# How much to feed, and food rotation



## FinnFan (Aug 28, 2007)

I am pretty sure I'm guilty of overfeeding the bettas... they're just so darn irresistible when they're doing their little "feed me dances" when I come to look at them. 

Both of them are currently eating about:
4 Hikari Betta bio gold pellets
2 Freeze dried blood woms
2 small crumbs (I try to pinch off an amount similar to the size of a bio-gold pellet) of freeze dried brine shrimp

... per day.

How should I rotate these foods? Or is it ok to give them in small amounts everyday? Is this too much? I'm pretty sure the Hikari's should be the mainstay of their diet. (From what I've read).

Your thoughts?


----------



## Sowilu (Jul 16, 2007)

I try to do the bloodworms once a week (but mine lives in a community so he gets more than 2 worms), I feed him my community flakes as he did not want to eat the pellets, I feed every three or so days tubifex worms (in a cube only feed half of it or so) and live baby brines shrimps (he won't eat this though I think they are too small ???).

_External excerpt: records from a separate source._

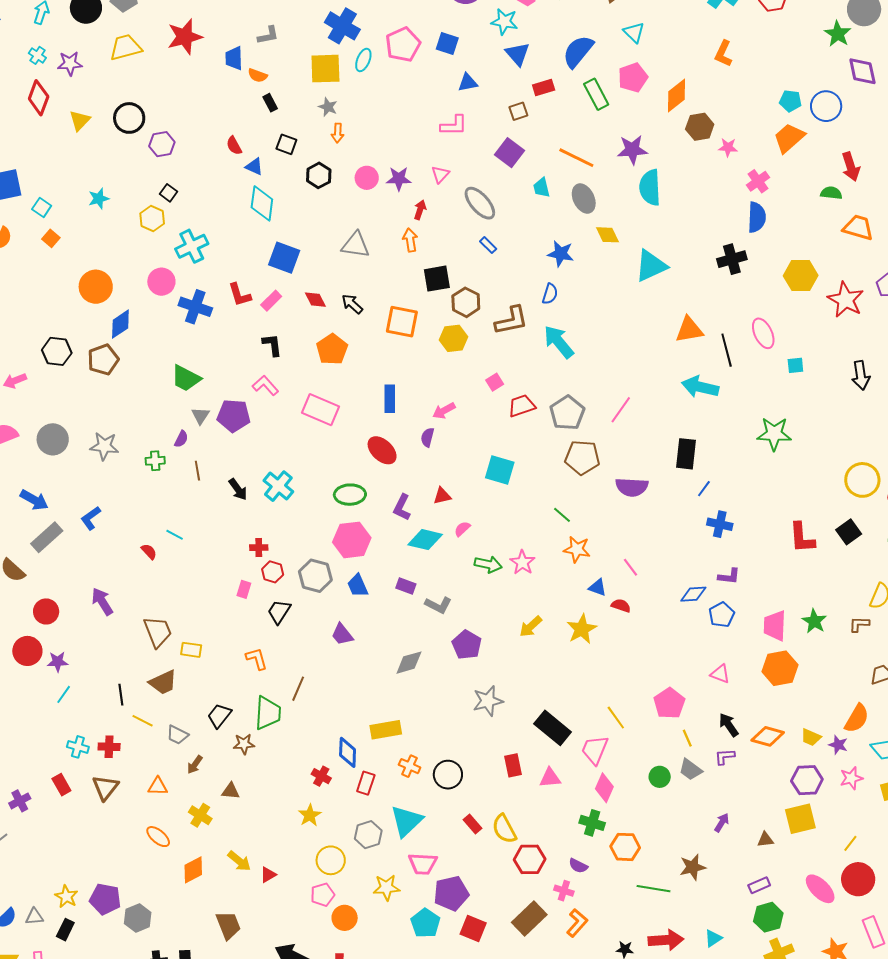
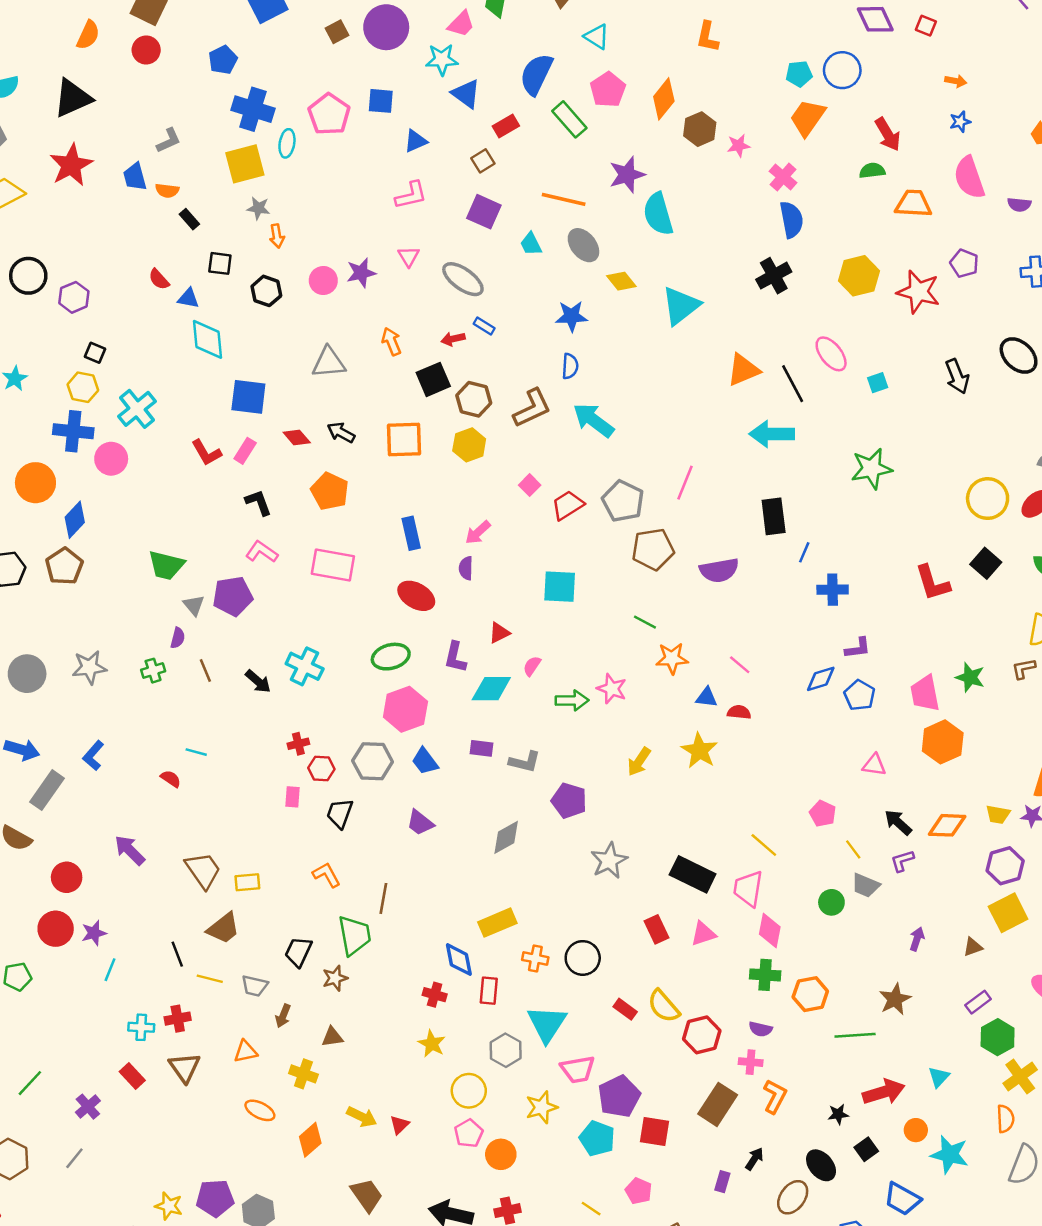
red arrow: (420, 210) -> (453, 339), moved, turned -108
blue cross: (195, 307) -> (73, 431), moved
pink pentagon: (669, 703) -> (823, 814), size x0.7

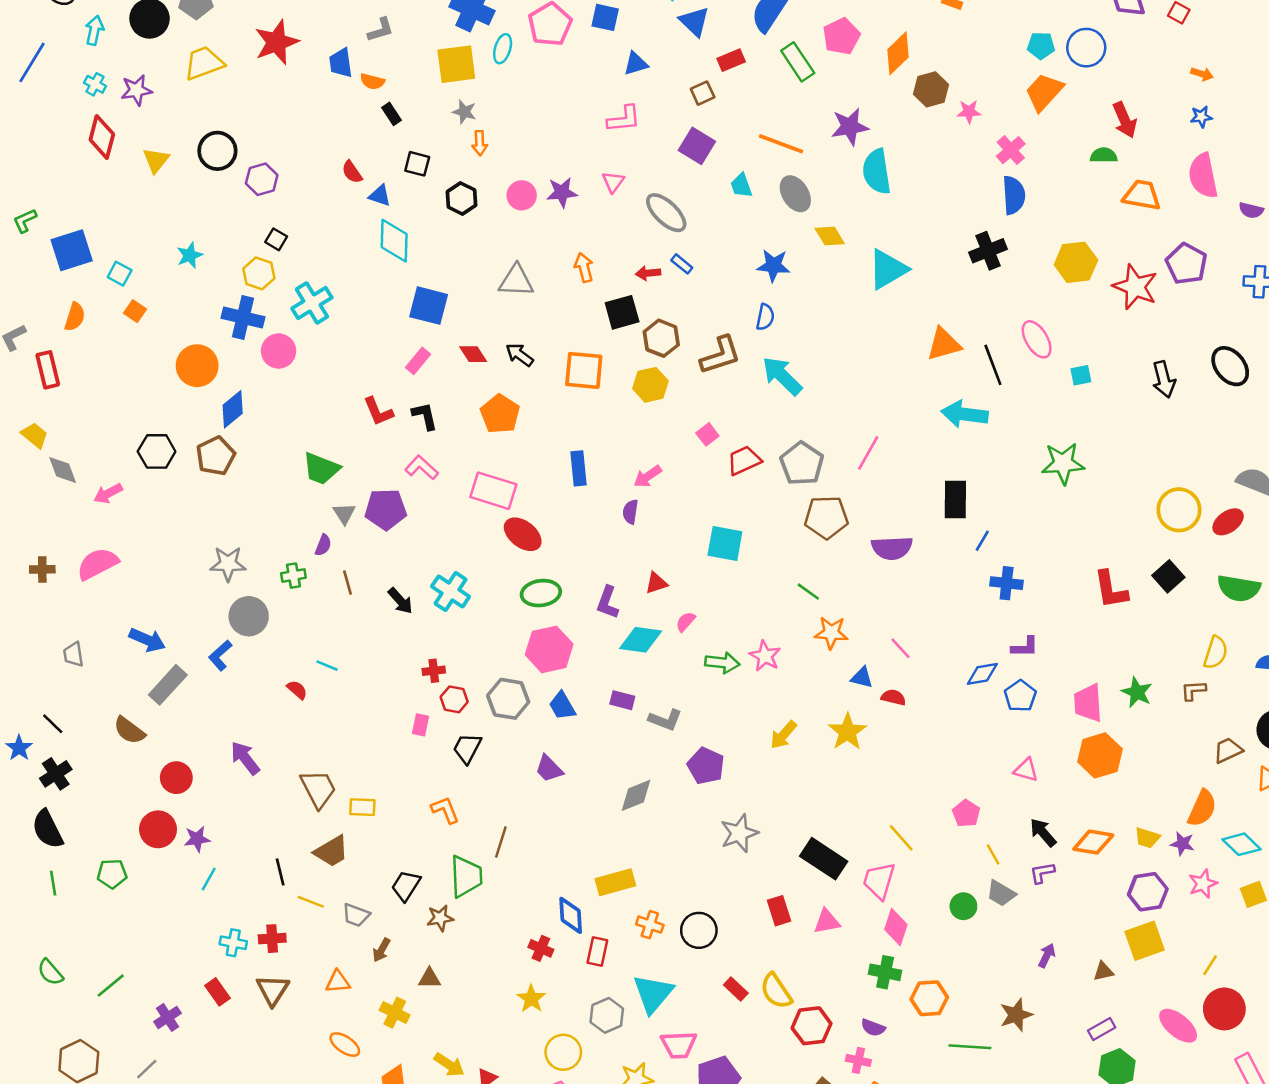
purple pentagon: (964, 263) -> (1186, 264), size x1.4
red L-shape: (206, 453) -> (378, 411), moved
red ellipse: (416, 596) -> (523, 534), moved
gray circle: (27, 674) -> (249, 616), moved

I am planing on adding more variety to their diet though (especially him since he is a carnivore or herbivore since he is eating community flakes???).


----------



## mousey (Jan 18, 2005)

I feed 2 baby betta pellets twice daily. Twice a week i substitute live white worms for one of the meals. 1 day aweek also they get a substitute of dried shrimp pellets.
Too many worms either fresh or frozen will constipate them.


----------



## FinnFan (Aug 28, 2007)

Yep yep, I am going to have to cut back on the worms. Thanks for the input! I am going to decrease their food amount starting today. Don't want to make them fat (or constipated.)


----------



## Sowilu (Jul 16, 2007)

That is why I only feed once a week or maybe once every two weeks them worms.


----------



## emc7 (Jul 23, 2005)

The more you feed, the more water changes you need. Young fish with lots of water changes will grow faster with more feedings, but adults will just get fat.


----------